Source material:
>>>
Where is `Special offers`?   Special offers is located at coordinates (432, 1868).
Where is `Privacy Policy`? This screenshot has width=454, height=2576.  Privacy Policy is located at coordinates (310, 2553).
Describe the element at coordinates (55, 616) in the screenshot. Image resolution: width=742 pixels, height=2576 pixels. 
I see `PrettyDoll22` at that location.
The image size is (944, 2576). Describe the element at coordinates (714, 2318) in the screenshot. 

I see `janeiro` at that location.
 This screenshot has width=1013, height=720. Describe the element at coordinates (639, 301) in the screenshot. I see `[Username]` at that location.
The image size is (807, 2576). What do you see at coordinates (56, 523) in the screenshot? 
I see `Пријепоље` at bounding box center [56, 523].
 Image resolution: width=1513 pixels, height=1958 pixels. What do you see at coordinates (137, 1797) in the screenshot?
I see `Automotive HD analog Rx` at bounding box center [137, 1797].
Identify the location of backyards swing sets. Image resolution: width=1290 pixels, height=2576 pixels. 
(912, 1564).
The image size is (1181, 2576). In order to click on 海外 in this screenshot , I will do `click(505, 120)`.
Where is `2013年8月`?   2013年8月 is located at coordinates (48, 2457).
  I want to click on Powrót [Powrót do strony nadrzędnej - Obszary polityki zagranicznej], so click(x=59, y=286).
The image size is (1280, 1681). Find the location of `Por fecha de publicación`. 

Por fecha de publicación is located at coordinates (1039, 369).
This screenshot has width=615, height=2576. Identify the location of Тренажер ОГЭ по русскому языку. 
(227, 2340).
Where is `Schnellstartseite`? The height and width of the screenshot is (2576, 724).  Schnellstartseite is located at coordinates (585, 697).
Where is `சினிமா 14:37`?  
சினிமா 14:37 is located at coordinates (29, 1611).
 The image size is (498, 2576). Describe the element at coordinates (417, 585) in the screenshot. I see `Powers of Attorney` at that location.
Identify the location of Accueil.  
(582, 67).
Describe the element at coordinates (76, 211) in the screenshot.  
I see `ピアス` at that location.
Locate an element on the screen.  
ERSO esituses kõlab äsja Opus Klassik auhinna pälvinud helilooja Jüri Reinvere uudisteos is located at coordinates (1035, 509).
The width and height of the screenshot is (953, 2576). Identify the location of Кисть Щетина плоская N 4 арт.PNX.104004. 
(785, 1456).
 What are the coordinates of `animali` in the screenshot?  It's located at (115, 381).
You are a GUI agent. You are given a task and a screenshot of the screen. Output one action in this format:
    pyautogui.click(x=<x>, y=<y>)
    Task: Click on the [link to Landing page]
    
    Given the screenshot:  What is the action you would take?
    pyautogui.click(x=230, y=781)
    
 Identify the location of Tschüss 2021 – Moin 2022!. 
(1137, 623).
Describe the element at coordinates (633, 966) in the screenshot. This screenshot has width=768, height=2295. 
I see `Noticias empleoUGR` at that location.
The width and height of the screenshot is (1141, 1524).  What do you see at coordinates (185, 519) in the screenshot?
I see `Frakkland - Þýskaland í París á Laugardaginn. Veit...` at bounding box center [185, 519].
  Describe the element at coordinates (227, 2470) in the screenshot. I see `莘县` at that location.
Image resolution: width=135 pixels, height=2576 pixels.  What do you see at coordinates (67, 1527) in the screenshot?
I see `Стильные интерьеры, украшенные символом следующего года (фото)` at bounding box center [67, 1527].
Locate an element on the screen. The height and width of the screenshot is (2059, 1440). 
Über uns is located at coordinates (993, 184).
<<<
Your goal:
Every record must be transcribed exactly, with no line skipped.

The completed task:
Where is `Special offers`?   Special offers is located at coordinates (432, 1868).
Where is `Privacy Policy`? This screenshot has width=454, height=2576.  Privacy Policy is located at coordinates (310, 2553).
Describe the element at coordinates (55, 616) in the screenshot. Image resolution: width=742 pixels, height=2576 pixels. 
I see `PrettyDoll22` at that location.
The image size is (944, 2576). Describe the element at coordinates (714, 2318) in the screenshot. 

I see `janeiro` at that location.
 This screenshot has width=1013, height=720. Describe the element at coordinates (639, 301) in the screenshot. I see `[Username]` at that location.
The image size is (807, 2576). What do you see at coordinates (56, 523) in the screenshot? 
I see `Пријепоље` at bounding box center [56, 523].
 Image resolution: width=1513 pixels, height=1958 pixels. What do you see at coordinates (137, 1797) in the screenshot?
I see `Automotive HD analog Rx` at bounding box center [137, 1797].
Identify the location of backyards swing sets. Image resolution: width=1290 pixels, height=2576 pixels. 
(912, 1564).
The image size is (1181, 2576). In order to click on 海外 in this screenshot , I will do `click(505, 120)`.
Where is `2013年8月`?   2013年8月 is located at coordinates (48, 2457).
  I want to click on Powrót [Powrót do strony nadrzędnej - Obszary polityki zagranicznej], so click(x=59, y=286).
The image size is (1280, 1681). Find the location of `Por fecha de publicación`. 

Por fecha de publicación is located at coordinates (1039, 369).
This screenshot has width=615, height=2576. Identify the location of Тренажер ОГЭ по русскому языку. 
(227, 2340).
Where is `Schnellstartseite`? The height and width of the screenshot is (2576, 724).  Schnellstartseite is located at coordinates (585, 697).
Where is `சினிமா 14:37`?  
சினிமா 14:37 is located at coordinates (29, 1611).
 The image size is (498, 2576). Describe the element at coordinates (417, 585) in the screenshot. I see `Powers of Attorney` at that location.
Identify the location of Accueil.  
(582, 67).
Describe the element at coordinates (76, 211) in the screenshot.  
I see `ピアス` at that location.
Locate an element on the screen.  
ERSO esituses kõlab äsja Opus Klassik auhinna pälvinud helilooja Jüri Reinvere uudisteos is located at coordinates (1035, 509).
The width and height of the screenshot is (953, 2576). Identify the location of Кисть Щетина плоская N 4 арт.PNX.104004. 
(785, 1456).
 What are the coordinates of `animali` in the screenshot?  It's located at (115, 381).
You are a GUI agent. You are given a task and a screenshot of the screen. Output one action in this format:
    pyautogui.click(x=<x>, y=<y>)
    Task: Click on the [link to Landing page]
    
    Given the screenshot:  What is the action you would take?
    pyautogui.click(x=230, y=781)
    
 Identify the location of Tschüss 2021 – Moin 2022!. 
(1137, 623).
Describe the element at coordinates (633, 966) in the screenshot. This screenshot has width=768, height=2295. 
I see `Noticias empleoUGR` at that location.
The width and height of the screenshot is (1141, 1524).  What do you see at coordinates (185, 519) in the screenshot?
I see `Frakkland - Þýskaland í París á Laugardaginn. Veit...` at bounding box center [185, 519].
  Describe the element at coordinates (227, 2470) in the screenshot. I see `莘县` at that location.
Image resolution: width=135 pixels, height=2576 pixels.  What do you see at coordinates (67, 1527) in the screenshot?
I see `Стильные интерьеры, украшенные символом следующего года (фото)` at bounding box center [67, 1527].
Locate an element on the screen. The height and width of the screenshot is (2059, 1440). 
Über uns is located at coordinates (993, 184).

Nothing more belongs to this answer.